The main challenges we faced was a lack of exposure on the TPL book. Initially we used generalized linear modelling with 9 rating factors, but our results for TPL were inconsistent and volatile, and for that reason we relied on the rates previously recommended with a marginal increase. The Comprehensive book on the other hand had sufficient data and were able to fit 10 and 13 rating factors to the data for the commercial and retail groups respectively. The client was largely satisfied with the initial rates provided. After engaging in discussions with the client we agreed to adjust the relativities for the source of business and car usage after receiving convincing feedback from the underwriter.
We prepared the report and shared with the client, describing the whole process and our findings. Additionally, we updated their existing pricing tool, which the client uses to create quotations for corporate policies involving experience rating.
Ensuring the Accuracy & Clarity of Results
We worked on a statutory Motor pricing exercise for a UAE client with a sizeable Motor portfolio. Given the size of the Company, we expected that the data provided would be of a certain standard, however there were some issues faced, the most notable being the number of claims that did not link to policies. We had to make allowance for this data shortcoming in the pricing work.
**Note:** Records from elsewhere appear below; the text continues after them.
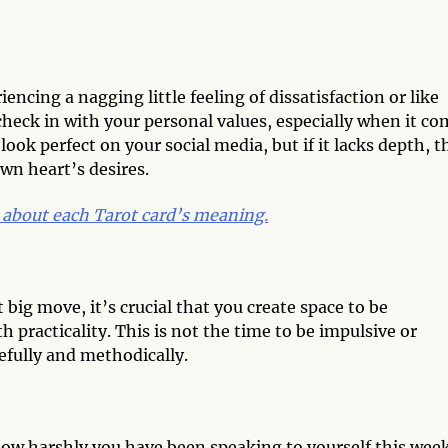
ncing a nagging little feeling of dissatisfaction or like
 check in with your personal values, especially when it c
look perfect on your social media, but if it lacks depth, 
own heart’s desires.
 about each Tarot card’s meaning.
big move, it’s crucial that you create space to be
h practicality. This is not the time to be impulsive or
efully and methodically.
 how harshly you have been speaking to yourself this wee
As the Company was not familiar with Actuarial practice for pricing, we had to explain the Actuarial terminology, methodology and results to the Company’s management, for them to be able to fully comprehend and use the results. The Company is not yet required to use actuarial pricing, and so they have the luxury of time to consider the pricing structure we designed.
One of the regulatory requirements for all insurers writing Motor business in the Kingdom of Saudi Arabia is to have an actuary price all of their Motor products and submit a report to the regulator, SAMA.
We worked closely the client’s underwriting team to ensure that the pricing structure we were creating matched their risk appetite, and that these prices would both make them competitive and profitable. By exploring the data sharing dashboards with the clients, we were able to identify profitable niches in the market which the Company could target to increase profitability. The biggest challenge was to agree on how to price female drivers entering the market for the first time. We had several discussions and explored benchmarks across the region before reaching our conclusion and pricing structure.
Pricing is a collaborative exercise, since pure technical and actuarial pricing may miss nuance that underwriters may be familiar with.
The Bahrain Insurance Association (BIA) asked us (2015) to perform a review of the compulsory Third Party Liability tariff structure. This tariff structure has been set in place since 1995.
We recommended to the BIA that we review Comprehensive at the same time. This recommendation was accepted and we collected and processed the data for 13 companies – equating to more than 80% of the Bahraini market.